2. Exhibiting overconfidence. Confidence is good, but overconfidence can ruin your reputation if it’s perceived as arrogance. Millennials tend to overestimate their abilities and knowledge in the workplace, which is especially irritating to older generations who have spent far more years on the job. Recognize that your superiors have been at this job longer than you have, and don’t be afraid to exhibit confidence — as long as you keep that confidence reasonably in check. It’s better to perform well with a sense of humility than to boast about your abilities and fail to meet expectations. Like with making demands, you can demonstrate more confidence over time as your accomplishments start to speak for themselves.
3. Relying only on certain forms of communication. Most millennials prefer text-based forms of communication over voice-based forms. They’re more comfortable with mediums like SMS text and email because they’ve grown up with these formats, and recognize the fact that they give you more time to put your thoughts together (not to mention leaving a paper trail). However, it’s important to recognize that not everyone prefers to communicate this way — and there are advantages to having phone calls over emailing. Showcase a degree of flexibility in the way you communicate, and you can eliminate this bad habit altogether.
4. Talking more than listening. This is a bad habit for any generation, not just millennials, but for millennials, it’s far more damning. Because millennials are seen as self-centered and overconfident, talking too much can be seen as an exacerbation of these qualities (even if it’s just a result of your extroverted personality). Instead, make a conscious effort to speak less and listen more, especially when you’re in the company of someone more experienced or more authoritative than you are. You’ll end up making a better impression, and more importantly, you’ll learn more in the process.

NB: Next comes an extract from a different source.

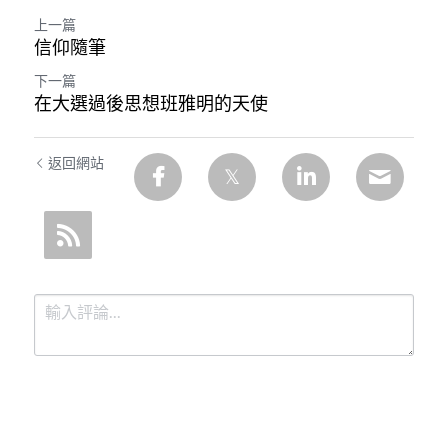
上一篇
信仰隨筆
下一篇
在大選過後思想班雅明的天使
返回網站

5. Assuming a certain behavior or action is okay. Office environments are becoming more relaxed. Work schedules are becoming more flexible, etiquette is becoming looser, and dress codes are becoming increasingly more casual. These trends are facilitated by increasing technological sophistication and decreasing reliance on old-school business tropes. However, this isn’t a free license to show up at the office whenever you want, wearing whatever you want. In fact, doing so could mark you as both overconfident and disrespectful. Don’t just assume a certain action or behavior is okay — if you’re even slightly in doubt, ask someone.
6. Multitasking. Millennials grew up with technology that provided instantaneous information on-demand. They work fast and think fast, which makes them highly productive and ingenious. Unfortunately, this high pace also lures them into the multitasking trap, tempting them to try and accomplish many things simultaneously in a bid to work as fast as possible. As more people are beginning to realize, multitasking is ineffective, and engaging in multitasking could weaken your performance in multiple areas.
7. Staying plugged in. Again, thanks to millennials’ natural history with technological devices, we tend to be more reliant on them than our older generation counterparts. There’s a perception that millennials are addicted to technology, so if you want to combat this stereotype and improve your reputation in the process, avoid staying “plugged in” for too long. Walk away from the computer every once in a while. Leave your tablet behind for that important meeting. Above all, don’t check your smartphone when you’re having a conversation.
The truth is, there are some differences that set millennials apart from other generations. This doesn’t mean millennials are bad workers or good workers — it just means they work differently. Acknowledging those differences, and compensating for them when they create workplace dissonance, can help you better adjust to your job, and make a better impression with the people in charge.
Focus on eliminating these bad habits, and you’ll stand apart from the rest of your generation.